Ala Geyik Masalı
Bir varmış, bir yokmuş. Bir zamanlar kocaman bir ormanda yaşayan bir ala geyik varmış. Ala geyik yalnız başına yaşarmış. Karnı acıkınca taze otlardan mis gibi çiceklerden yermiş. Susayıncada ormanın kıyısında akan ırmağa gider buz gibi suyundan kana kana içermiş.
Bir gün yine bizim ala geyik susamış. Ormandan çıkarak doğru ırmağa gitmiş. Az daha dili damağına yapışacakmış. Suya eğilerek kana kana içmiş. Susuzluğunu giderdikten sonra tam gidiyormuş ki, gözü suya takılmış. Su da yansımasını görmüş. O güne kadar kendini suda seyretmesine çok seyretmiş ama hiç bu kadar dikkatli bakmamışmış.
Su da boynuzları ağaçların dalları gibi kıvrım kıvrım pırıl pırıl görünüyormuş. Ala geyik boynuzlarının görüntüsünü o kadar çok beğenmiş ki, bir o yana bir buyana giderek boynuzlarını uzun uzun seyretmiş. Kendi kendine “Aman benim ne güzel boynuzlarım varmış da haberim yokmuş. Uçları bıçak gibi sipsivri, ay gibi çatallı, boynuzlarım çok güzelmiş.” diyormuş.
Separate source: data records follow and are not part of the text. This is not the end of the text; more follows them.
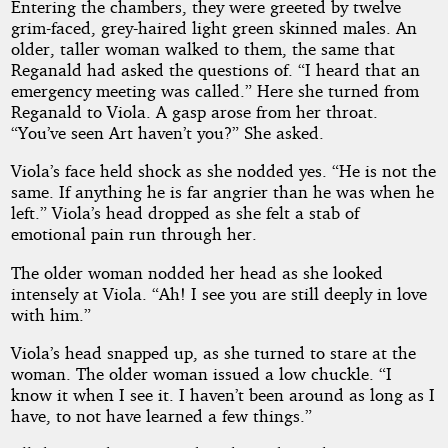
Entering the chambers, they were greeted by twelve
grim-faced, grey-haired light green skinned males. An
older, taller woman walked to them, the same that
Reganald had asked the questions of. “I heard that an
emergency meeting was called.” Here she turned from
Reganald to Viola. A gasp arose from her throat.
“You’ve seen Art haven’t you?” She asked.
Viola’s face held shock as she nodded yes. “He is not the
same. If anything he is far angrier than he was when he
left.” Viola’s head dropped as she felt a stab of
emotional pain run through her.
The older woman nodded her head as she looked
intensely at Viola. “Ah! I see you are still deeply in love
with him.”
Viola’s head snapped up, as she turned to stare at the
woman. The older woman issued a low chuckle. “I
know it when I see it. I haven’t been around as long as I
have, to not have learned a few things.”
İşte tam bu sırada gözü bacaklarına ilişmiş. İlişir ilişmezde tüm sevinci bir balon gibi sönüvermiş. Bacakları çırpı gibi incecikmiş. İçinden derin bir ah çekerek “Ah” demiş. “Böylesine güzel boynuzlardan sonra böylesi bacakların gövdemde ne işi var. Hiç yakışıyormu. Kimbilir nasıl gülünç gözüküyorum. Bu çirkin bacaklarımdan dolayı mutlaka arkamdan alay ediyorlardır.” demiş ve o kadar üzülmüş o kadar üzülmüş ki, iyice dertlenmiş.
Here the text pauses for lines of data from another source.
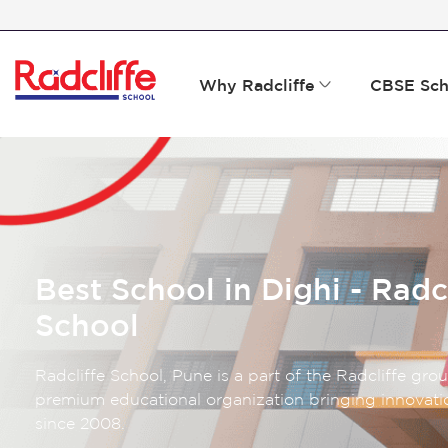
Why Radcliffe
CBSE Sch
Best School in Dighi - Radc
School
Radcliffe School, Pune is a part of the Radcliffe gro
premium educational organization bringing innovatio
since 2008.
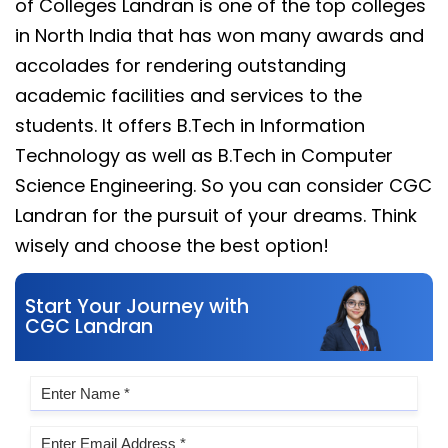
of Colleges Landran is one of the top colleges
in North India that has won many awards and
accolades for rendering outstanding
academic facilities and services to the
students. It offers B.Tech in Information
Technology as well as B.Tech in Computer
Science Engineering. So you can consider CGC
Landran for the pursuit of your dreams. Think
wisely and choose the best option!
Start Your Journey with
CGC Landran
Suyun kenarından ayrılarak kös kös dönmeye başlamış. İşte bu sırada kocaman bir kaplan bizim ala geyiği görmemiş mi? Hemen yerinden fırlamış ve ala geyiğe doğru atılmış. Ala geyik , kaplanın geldiğini görünce üzüntüsünü unutup can derdine düşmüş. Ok gibi yerinden fırlayıp ormana doğru koşmaya başlamış. Ala geyik rüzgar gibi koşuyormuş. Biraz önce beğenmediği bacakları onu ordan oraya zıplatıp adeta uçuruyormuş. Kaplan, ala geyik kadara hızlı olamadığı için araları git gide açılıyormuş. Ona yetişemeyeceğini anlamış ve ‘Elimden kaçırdım’ diyerek geri dönmüş.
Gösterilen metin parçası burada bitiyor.